Task brief >>
Omit every picture while repeating the entries exactly.

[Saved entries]

::::::::::

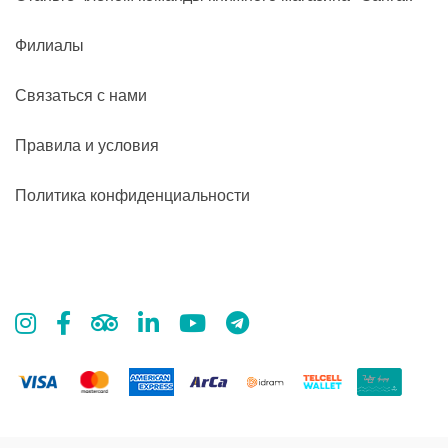
Филиалы
Связаться с нами
Правила и условия
Политика конфиденциальности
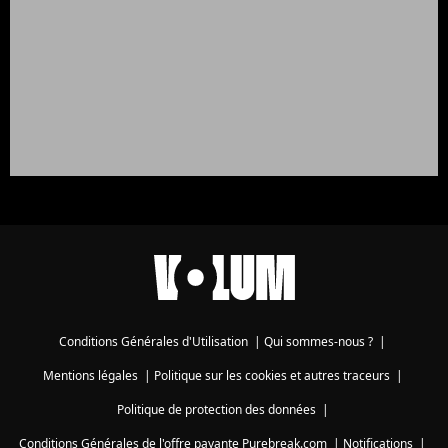
Conditions Générales d'Utilisation
|
Qui sommes-nous ?
|
Mentions légales
|
Politique sur les cookies et autres traceurs
|
Politique de protection des données
|
Conditions Générales de l'offre payante Purebreak.com
|
Notifications
|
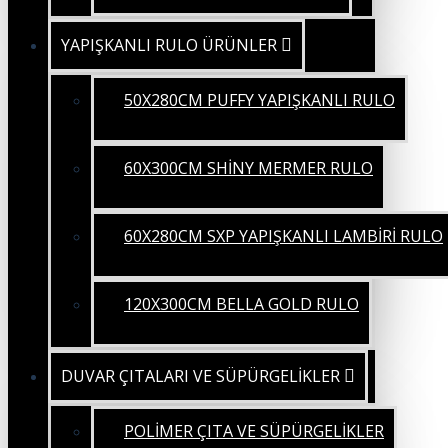
YAPIŞKANLI RULO ÜRÜNLER
50X280CM PUFFY YAPIŞKANLI RULO
60X300CM SHİNY MERMER RULO
60X280CM SXP YAPIŞKANLI LAMBİRİ RULO
120X300CM BELLA GOLD RULO
DUVAR ÇITALARI VE SÜPÜRGELİKLER
POLİMER ÇITA VE SÜPÜRGELİKLER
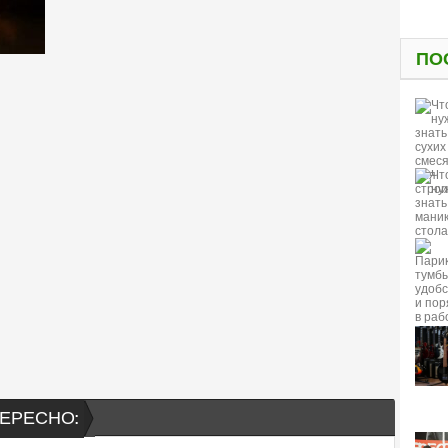
ПО
ЕРЕСНО:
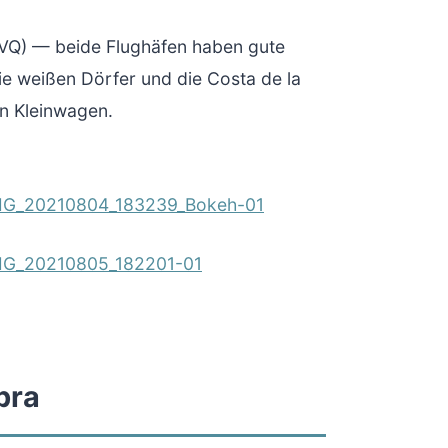
SVQ) — beide Flughäfen haben gute
die weißen Dörfer und die Costa de la
en Kleinwagen.
bra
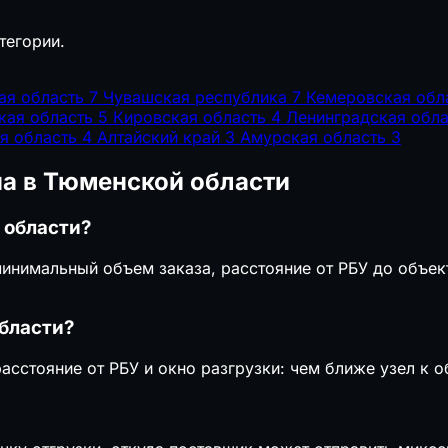
тегории.
ая область
7
Чувашская республика
7
Кемеровская обл
кая область
5
Кировская область
4
Ленинградская обла
я область
4
Алтайский край
3
Амурская область
3
на в Тюменской области
 области?
минимальный объем заказа, расстояние от РБУ до объек
области?
асстояние от РБУ и окно разгрузки: чем ближе узел к 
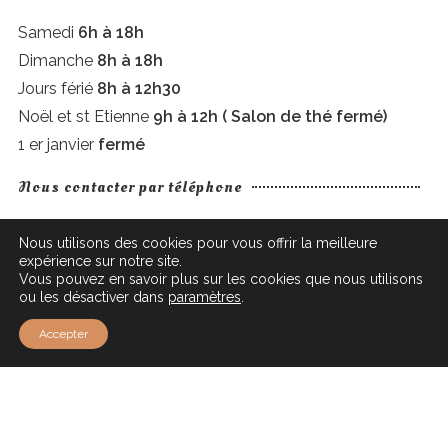
Samedi
6h à 18h
Dimanche
8h à 18h
Jours férié
8h à 12h30
Noël et st Etienne
9h à 12h ( Salon de thé fermé)
1 er janvier
fermé
Nous contacter par téléphone
03 88 50 41 73
Nous utilisons des cookies pour vous offrir la meilleure
expérience sur notre site.
BOULANGERIE – PÂTISSERIE - TRAITEUR
Vous pouvez en savoir plus sur les cookies que nous utilisons
ou les désactiver dans
paramètres
.
104 RUE DU GÉNÉRAL DE GAULLE – BP 69 -
67560 ROSHEIM
Accepter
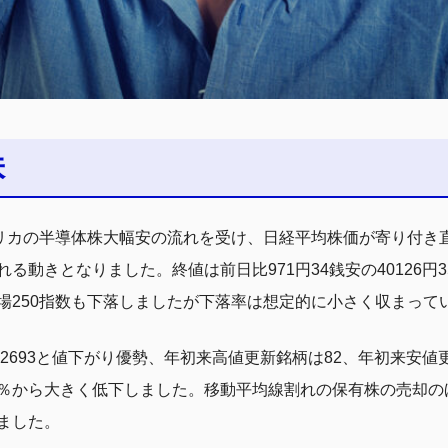
株
メリカの半導体株大幅安の流れを受け、日経平均株価が寄り付き
動きとなりました。終値は前日比971円34銭安の40126円
市場250指数も下落しましたが下落率は想定的に小さく収まって
柄2693と値下がり優勢、年初来高値更新銘柄は82、年初来安値
70.8％から大きく低下しました。移動平均線割れの保有株の売
ました。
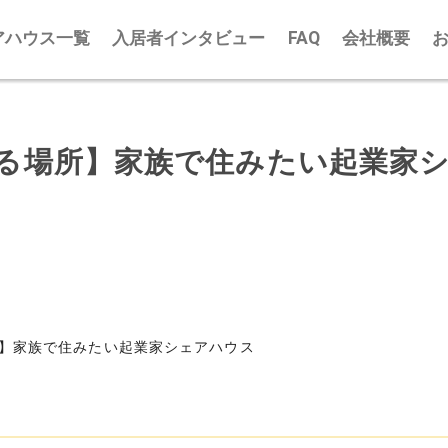
アハウス一覧
入居者インタビュー
FAQ
会社概要
る場所】家族で住みたい起業家
】家族で住みたい起業家シェアハウス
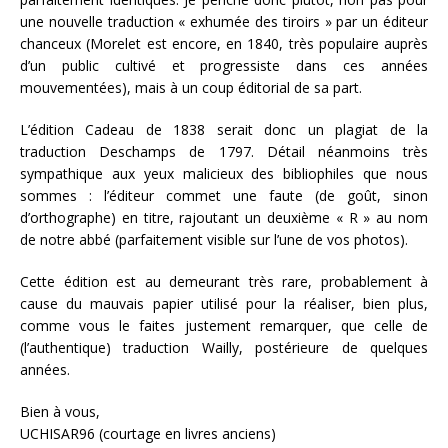
une nouvelle traduction « exhumée des tiroirs » par un éditeur
chanceux (Morelet est encore, en 1840, très populaire auprès
d’un public cultivé et progressiste dans ces années
mouvementées), mais à un coup éditorial de sa part.
L’édition Cadeau de 1838 serait donc un plagiat de la
traduction Deschamps de 1797. Détail néanmoins très
sympathique aux yeux malicieux des bibliophiles que nous
sommes : l’éditeur commet une faute (de goût, sinon
d’orthographe) en titre, rajoutant un deuxième « R » au nom
de notre abbé (parfaitement visible sur l’une de vos photos).
Cette édition est au demeurant très rare, probablement à
cause du mauvais papier utilisé pour la réaliser, bien plus,
comme vous le faites justement remarquer, que celle de
(l’authentique) traduction Wailly, postérieure de quelques
années.
Bien à vous,
UCHISAR96 (courtage en livres anciens)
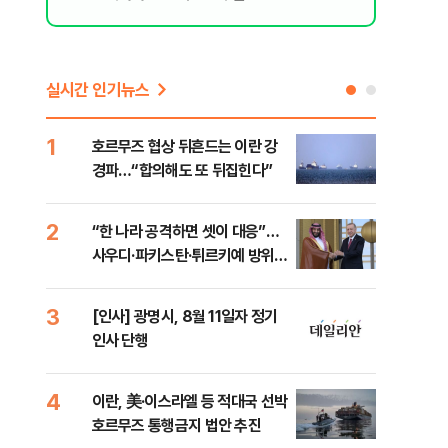
실시간 인기뉴스
1
6
호르무즈 협상 뒤흔드는 이란 강
美 
경파…“합의해도 또 뒤집힌다”
일자
2
7
“한 나라 공격하면 셋이 대응”…
"실
사우디·파키스탄·튀르키예 방위동
투협
맹 출범
분석
3
8
[인사] 광명시, 8월 11일자 정기
北 
인사 단행
미일
다”
4
9
이란, 美·이스라엘 등 적대국 선박
[데
호르무즈 통행금지 법안 추진
켜진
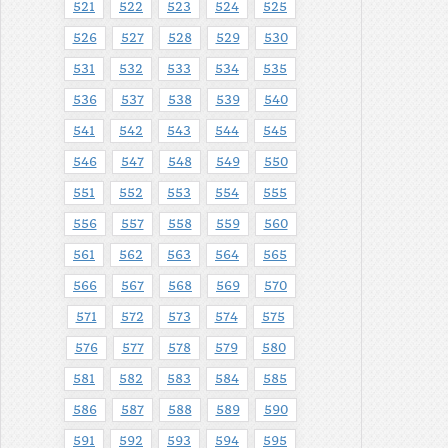
521
522
523
524
525
526
527
528
529
530
531
532
533
534
535
536
537
538
539
540
541
542
543
544
545
546
547
548
549
550
551
552
553
554
555
556
557
558
559
560
561
562
563
564
565
566
567
568
569
570
571
572
573
574
575
576
577
578
579
580
581
582
583
584
585
586
587
588
589
590
591
592
593
594
595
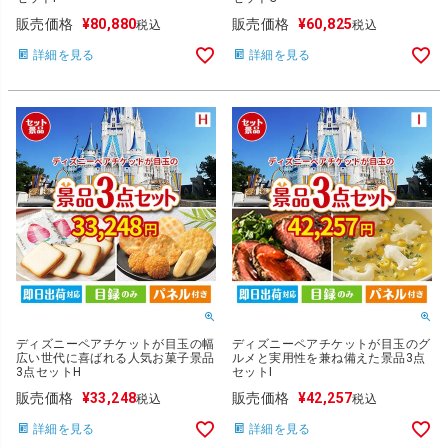
販売価格
¥
80,880
販売価格
¥
60,825
税込
税込
詳細を見る
詳細を見る
ディズニーペアチケットが目玉の幅
ディズニーペアチケットが目玉のグ
広い世代に喜ばれる人気お菓子景品
ルメと実用性を兼ね備えた景品3点
3点セットH
セットI
販売価格
¥
33,248
販売価格
¥
42,257
税込
税込
詳細を見る
詳細を見る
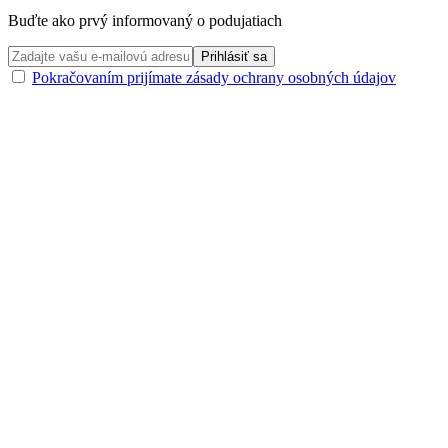
Buďte ako prvý informovaný o podujatiach
Pokračovaním prijímate zásady ochrany osobných údajov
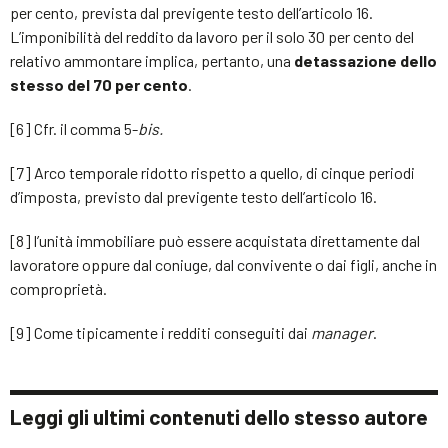
per cento, prevista dal previgente testo dell’articolo 16.
L’imponibilità del reddito da lavoro per il solo 30 per cento del
relativo ammontare implica, pertanto, una
detassazione dello
stesso del 70 per cento
.
[6] Cfr. il comma 5-
bis.
[7] Arco temporale ridotto rispetto a quello, di cinque periodi
d’imposta, previsto dal previgente testo dell’articolo 16.
[8] l’unità immobiliare può essere acquistata direttamente dal
lavoratore oppure dal coniuge, dal convivente o dai figli, anche in
comproprietà.
[9] Come tipicamente i redditi conseguiti dai
manager
.
Leggi gli ultimi contenuti dello stesso autore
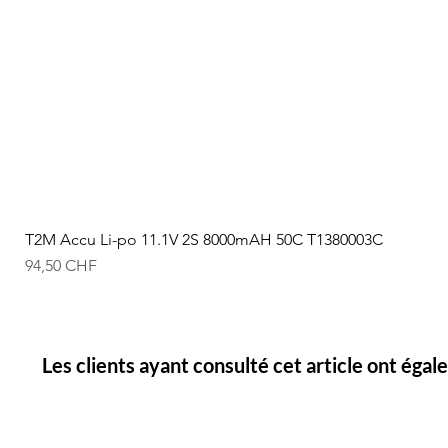
T2M Accu Li-po 11.1V 2S 8000mAH 50C T1380003C
Prix
94,50 CHF
Les clients ayant consulté cet article ont éga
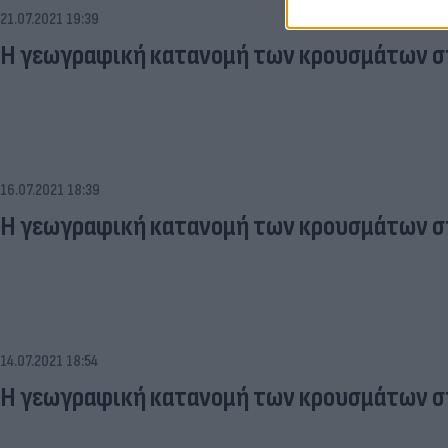
21.07.2021 19:39
Η γεωγραφική κατανομή των κρουσμάτων στ
16.07.2021 18:39
Η γεωγραφική κατανομή των κρουσμάτων στ
14.07.2021 18:54
Η γεωγραφική κατανομή των κρουσμάτων σ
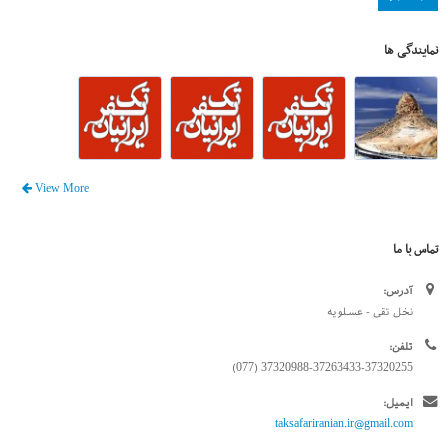
نمایندگی ها
View More
تماس با ما
آدرس:
نخل تقی - عسلویه
تلفن:
37320988-37263433-37320255 (077)
ایمیل:
taksafariranian.ir@gmail.com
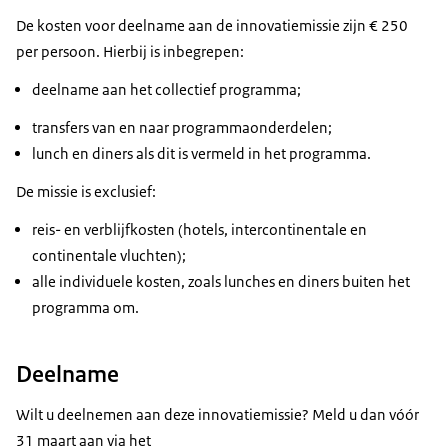
De kosten voor deelname aan de innovatiemissie zijn € 250
per persoon. Hierbij is inbegrepen:
deelname aan het collectief programma;
transfers van en naar programmaonderdelen;
lunch en diners als dit is vermeld in het programma.
De missie is exclusief:
reis- en verblijfkosten (hotels, intercontinentale en
continentale vluchten);
alle individuele kosten, zoals lunches en diners buiten het
programma om.
Deelname
Wilt u deelnemen aan deze innovatiemissie? Meld u dan vóór
31 maart aan via het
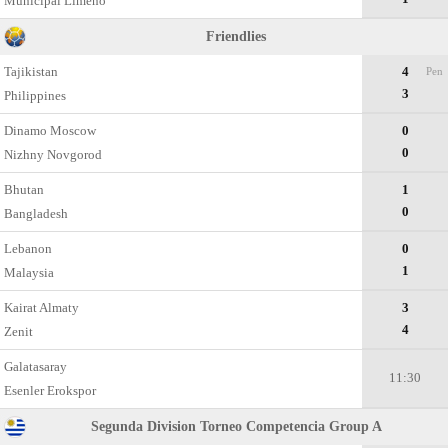
Municipal Limeno
Friendlies
Tajikistan
4
Pen
3
Philippines
Dinamo Moscow
0
0
Nizhny Novgorod
Bhutan
1
0
Bangladesh
Lebanon
0
1
Malaysia
Kairat Almaty
3
4
Zenit
Galatasaray
11:30
Esenler Erokspor
Segunda Division Torneo Competencia Group A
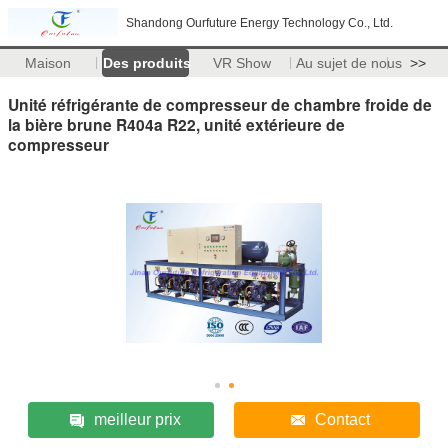
Shandong Ourfuture Energy Technology Co., Ltd.
Maison
Des produits
VR Show
Au sujet de nous
>>
Unité réfrigérante de compresseur de chambre froide de
la bière brune R404a R22, unité extérieure de
compresseur
meilleur prix
Contact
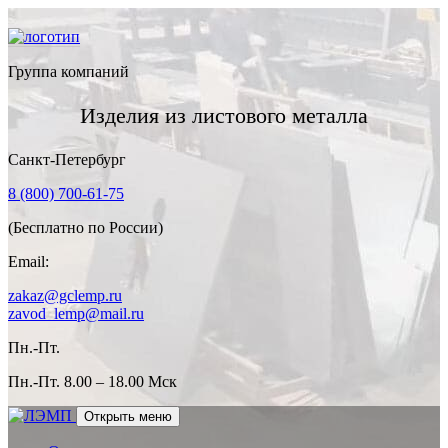
Группа компаний
Изделия из листового металла
Санкт-Петербург
8 (800) 700-61-75
(Бесплатно по России)
Email:
zakaz@gclemp.ru
zavod_lemp@mail.ru
Пн.-Пт.
Пн.-Пт.
8.00 – 18.00 Мск
Открыть меню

::::::::::

Result of this exercise >>
Филиалы
Связаться с нами
Правила и условия
Политика конфиденциальности
Conditions Générales d'Utilisation
|
Qui sommes-nous ?
|
Mentions légales
|
Politique sur les cookies et autres traceurs
|
Politique de protection des données
|
Conditions Générales de l'offre payante Purebreak.com
|
Notifications
|
YAPIŞKANLI RULO ÜRÜNLER
50X280CM PUFFY YAPIŞKANLI RULO
60X300CM SHİNY MERMER RULO
60X280CM SXP YAPIŞKANLI LAMBİRİ RULO
120X300CM BELLA GOLD RULO
DUVAR ÇITALARI VE SÜPÜRGELİKLER
POLİMER ÇITA VE SÜPÜRGELİKLER
ПО
ЕРЕСНО:
SVQ) — beide Flughäfen haben gute
die weißen Dörfer und die Costa de la
en Kleinwagen.
bra
тегории.
ая область
7
Чувашская республика
7
Кемеровская обл
кая область
5
Кировская область
4
Ленинградская обла
я область
4
Алтайский край
3
Амурская область
3
на в Тюменской области
 области?
минимальный объем заказа, расстояние от РБУ до объек
области?
асстояние от РБУ и окно разгрузки: чем ближе узел к 
Samedi
6h à 18h
Dimanche
8h à 18h
Jours férié
8h à 12h30
Noël et st Etienne
9h à 12h ( Salon de thé fermé)
1 er janvier
fermé
Nous contacter par téléphone
03 88 50 41 73
Nous utilisons des cookies pour vous offrir la meilleure
expérience sur notre site.
BOULANGERIE – PÂTISSERIE - TRAITEUR
Vous pouvez en savoir plus sur les cookies que nous utilisons
ou les désactiver dans
paramètres
.
104 RUE DU GÉNÉRAL DE GAULLE – BP 69 -
67560 ROSHEIM
Accepter
株
メリカの半導体株大幅安の流れを受け、日経平均株価が寄り付き
動きとなりました。終値は前日比971円34銭安の40126円
市場250指数も下落しましたが下落率は想定的に小さく収まって
柄2693と値下がり優勢、年初来高値更新銘柄は82、年初来安値
70.8％から大きく低下しました。移動平均線割れの保有株の売
ました。
アハウス一覧
入居者インタビュー
FAQ
会社概要
る場所】家族で住みたい起業家
】家族で住みたい起業家シェアハウス
une nouvelle traduction « exhumée des tiroirs » par un éditeur
chanceux (Morelet est encore, en 1840, très populaire auprès
d’un public cultivé et progressiste dans ces années
mouvementées), mais à un coup éditorial de sa part.
L’édition Cadeau de 1838 serait donc un plagiat de la
traduction Deschamps de 1797. Détail néanmoins très
sympathique aux yeux malicieux des bibliophiles que nous
sommes : l’éditeur commet une faute (de goût, sinon
d’orthographe) en titre, rajoutant un deuxième « R » au nom
de notre abbé (parfaitement visible sur l’une de vos photos).
Cette édition est au demeurant très rare, probablement à
cause du mauvais papier utilisé pour la réaliser, bien plus,
comme vous le faites justement remarquer, que celle de
(l’authentique) traduction Wailly, postérieure de quelques
années.
Bien à vous,
UCHISAR96 (courtage en livres anciens)
실시간 인기뉴스
1
6
호르무즈 협상 뒤흔드는 이란 강
美 
경파…“합의해도 또 뒤집힌다”
일자
2
7
“한 나라 공격하면 셋이 대응”…
"실
사우디·파키스탄·튀르키예 방위동
투협
맹 출범
분석
3
8
[인사] 광명시, 8월 11일자 정기
北 
인사 단행
미일
다”
4
9
이란, 美·이스라엘 등 적대국 선박
[데
호르무즈 통행금지 법안 추진
켜진
521
522
523
524
525
526
527
528
529
530
531
532
533
534
535
536
537
538
539
540
541
542
543
544
545
546
547
548
549
550
551
552
553
554
555
556
557
558
559
560
561
562
563
564
565
566
567
568
569
570
571
572
573
574
575
576
577
578
579
580
581
582
583
584
585
586
587
588
589
590
591
592
593
594
595
販売価格
¥
80,880
販売価格
¥
60,825
税込
税込
詳細を見る
詳細を見る
ディズニーペアチケットが目玉の幅
ディズニーペアチケットが目玉のグ
広い世代に喜ばれる人気お菓子景品
ルメと実用性を兼ね備えた景品3点
3点セットH
セットI
販売価格
¥
33,248
販売価格
¥
42,257
税込
税込
詳細を見る
詳細を見る
Buďte ako prvý informovaný o podujatiach
Pokračovaním prijímate zásady ochrany osobných údajov
per cento, prevista dal previgente testo dell’articolo 16.
L’imponibilità del reddito da lavoro per il solo 30 per cento del
relativo ammontare implica, pertanto, una
detassazione dello
stesso del 70 per cento
.
[6] Cfr. il comma 5-
bis.
[7] Arco temporale ridotto rispetto a quello, di cinque periodi
d’imposta, previsto dal previgente testo dell’articolo 16.
[8] l’unità immobiliare può essere acquistata direttamente dal
lavoratore oppure dal coniuge, dal convivente o dai figli, anche in
comproprietà.
[9] Come tipicamente i redditi conseguiti dai
manager
.
Leggi gli ultimi contenuti dello stesso autore
T2M Accu Li-po 11.1V 2S 8000mAH 50C T1380003C
Prix
94,50 CHF
Les clients ayant consulté cet article ont éga
21.07.2021 19:39
Η γεωγραφική κατανομή των κρουσμάτων στ
16.07.2021 18:39
Η γεωγραφική κατανομή των κρουσμάτων στ
14.07.2021 18:54
Η γεωγραφική κατανομή των κρουσμάτων σ
نمایندگی ها
View More
تماس با ما
آدرس:
نخل تقی - عسلویه
تلفن:
37320988-37263433-37320255 (077)
ایمیل:
taksafariranian.ir@gmail.com
De kosten voor deelname aan de innovatiemissie zijn € 250
per persoon. Hierbij is inbegrepen:
deelname aan het collectief programma;
transfers van en naar programmaonderdelen;
lunch en diners als dit is vermeld in het programma.
De missie is exclusief:
reis- en verblijfkosten (hotels, intercontinentale en
continentale vluchten);
alle individuele kosten, zoals lunches en diners buiten het
programma om.
Deelname
Wilt u deelnemen aan deze innovatiemissie? Meld u dan vóór
31 maart aan via het
Municipal Limeno
Friendlies
Tajikistan
4
Pen
3
Philippines
Dinamo Moscow
0
0
Nizhny Novgorod
Bhutan
1
0
Bangladesh
Lebanon
0
1
Malaysia
Kairat Almaty
3
4
Zenit
Galatasaray
11:30
Esenler Erokspor
Segunda Division Torneo Competencia Group A
Shandong Ourfuture Energy Technology Co., Ltd.
Maison
Des produits
VR Show
Au sujet de nous
>>
Unité réfrigérante de compresseur de chambre froide de
la bière brune R404a R22, unité extérieure de
compresseur
meilleur prix
Contact
Группа компаний
Изделия из листового металла
Санкт-Петербург
8 (800) 700-61-75
(Бесплатно по России)
Email:
zakaz@gclemp.ru
zavod_lemp@mail.ru
Пн.-Пт.
Пн.-Пт.
8.00 – 18.00 Мск
Открыть меню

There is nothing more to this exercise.